With swap enabled, it is very, very, VERY common for the system to become completely unresponsive - no magic-sysrq, no ctrl-alt-f2 to login as root, no ssh'ing in ...

You also have some misunderstandings a bout overcommit. If you aren't checking `malloc` failure you have UB, but hopefully you will just crash (killing processes is a good thing when the system fundamentally can't fulfill everything you're asking of it!), and there's a pretty good chance the process that gets killed is blameworthy. The real problems are large processes that call `fork` instead of `vfork` (which is admittedly hard to use) or `posix_spawn` (which is admittedly limited and full of bugs), and processes that try to be "clever" and cache things in RAM (for which there's admittedly no good kernel interface).

===

"Swap isn't even that slow for SSDs" is part of the problem. All developers should be required to use an HDD with full-disk encryption, so that they stop papering over their performance bugs.

2 comments

+1 from me for

> With swap enabled, it is very, very, VERY common for the system to become completely unresponsive - no magic-sysrq, no ctrl-alt-f2 to login as root, no ssh'ing in ...

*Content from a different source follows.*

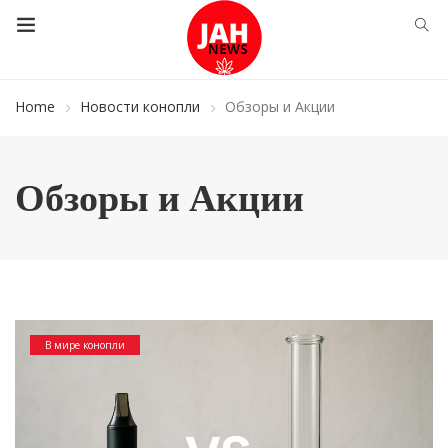
Home
Новости конопли
Обзоры и Акции
Обзоры и Акции
В мире конопли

It's usually enough to have couple of times when you need to get into distant DC / wait for some IPMI connected for couple of hours, to learn "let it fail fast and gimme ssh back" on practice vs theory on "you should have swap on"

Conversely, having critical processes get OOMKilled in critical sections can teach you the lesson that it's virtually impossible to write robust software with the assumption that any process can die at any instruction because the kernel thought it's not that important. OOM errors can be handled; SIGKILL can't.
My only point is that you should have at least some few gig of swap space to smooth out temporary memory spikes, possibly avoiding random processes getting killed at random times, and making it very unlikely that the system will evict your code pages when it's running close to, but below the memory limit. The OOMKiller won't kick in if you're below the limit, but your system will freeze completely - virtually every time the scheduler runs, one core will stall on a disk read.

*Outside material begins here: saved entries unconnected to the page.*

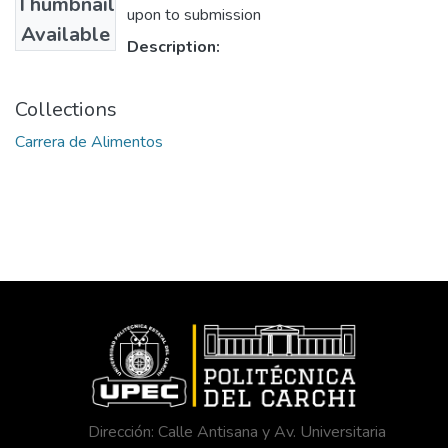
Thumbnail
upon to submission
Available
Description:
Collections
Carrera de Alimentos
Dirección: Calle Antisana y Av. Universitaria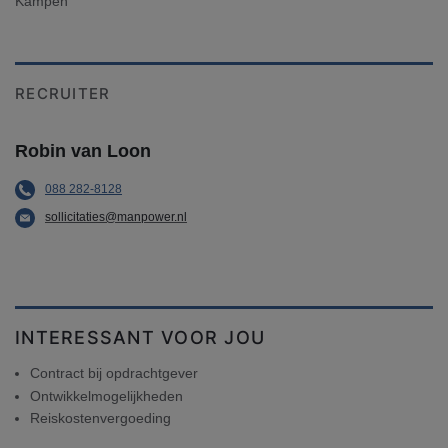
Kampen
RECRUITER
Robin van Loon
088 282-8128
sollicitaties@manpower.nl
INTERESSANT VOOR JOU
Contract bij opdrachtgever
Ontwikkelmogelijkheden
Reiskostenvergoeding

Conversely, with a few GB of old data paged out to disk, even to a slow HDD, there is going to be much, much less thrashing going on. Chances are, the system will work pretty normally, since it's most likely that memory that isn't being used at all is what will get swapped out, so it's unlikely to need to be swapped in any time soon. The spike that caused you to go over your normal memory usage will die down, memory will get freed naturally, and worse you'll see is that some process will have a temporary spike in latency soem time later when it actually needs those swapped out pages.

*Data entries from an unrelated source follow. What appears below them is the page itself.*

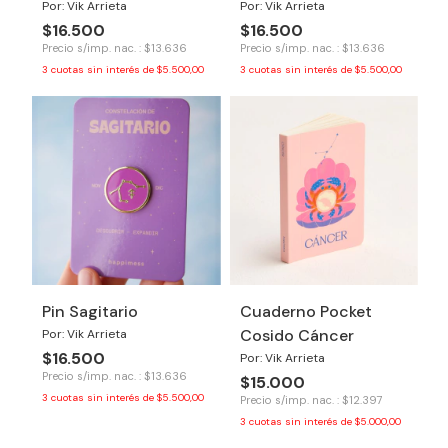
Por: Vik Arrieta
Por: Vik Arrieta
$16.500
$16.500
Precio s/imp. nac. : $13.636
Precio s/imp. nac. : $13.636
3
cuotas sin interés de
$5.500,00
3
cuotas sin interés de
$5.500,00
Pin Sagitario
Cuaderno Pocket
Cosido Cáncer
Por: Vik Arrieta
$16.500
Por: Vik Arrieta
Precio s/imp. nac. : $13.636
$15.000
3
cuotas sin interés de
$5.500,00
Precio s/imp. nac. : $12.397
3
cuotas sin interés de
$5.000,00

Now, if the spike is too large to fit even in RAM + swap, the OOMKiller will still run and the system will recover that way.

The only situation where you'll get in the state you are describing is if veitually all of your memory pages are constantly getting read and written to, so that the VMM can't evict any "stale" pages to swap. This should be a relatively rare occurrence, but I'm sure there are workloads where this happens, and I agree that in those cases, disabling swap is a good idea.

> If you aren't checking `malloc` failure you have UB, but hopefully you will just crash (killing processes is a good thing when the system fundamentally can't fulfill everything you're asking of it!), and there's a pretty good chance the process that gets killed is blameworthy.

This is a very optimistic assumption. Crashing is about as likely as some kind of data corruption for these cases. Not to mention, crashing (or getting OOMKilled, for that matter) are very likely to cause data loss - a potentially huge issue. If you can avoid the situation altogether, that's much better. Which means overprovisioning and enabling some amount of swap if your workload is of a nature that doesn't constantly churn the entire working memory.

> "Swap isn't even that slow for SSDs" is part of the problem. All developers should be required to use an HDD with full-disk encryption, so that they stop papering over their performance bugs.

You're supposed to design software for the systems you actually yarget, not some lowest common denominator. If you're targeting use cases where the software will be deployed on 5400 RPM HDDs with full disk encryption at rest running on an Intel Celeron CPU with 512 MB of RAM, then yes, design your system for those constraints. Disable swap, overcommit too, probably avoid any kind of VM technology, etc.

But don't go telling people who are designing for servers running on SSDs to disable swap because it'll make the system unusably slow - it just won't.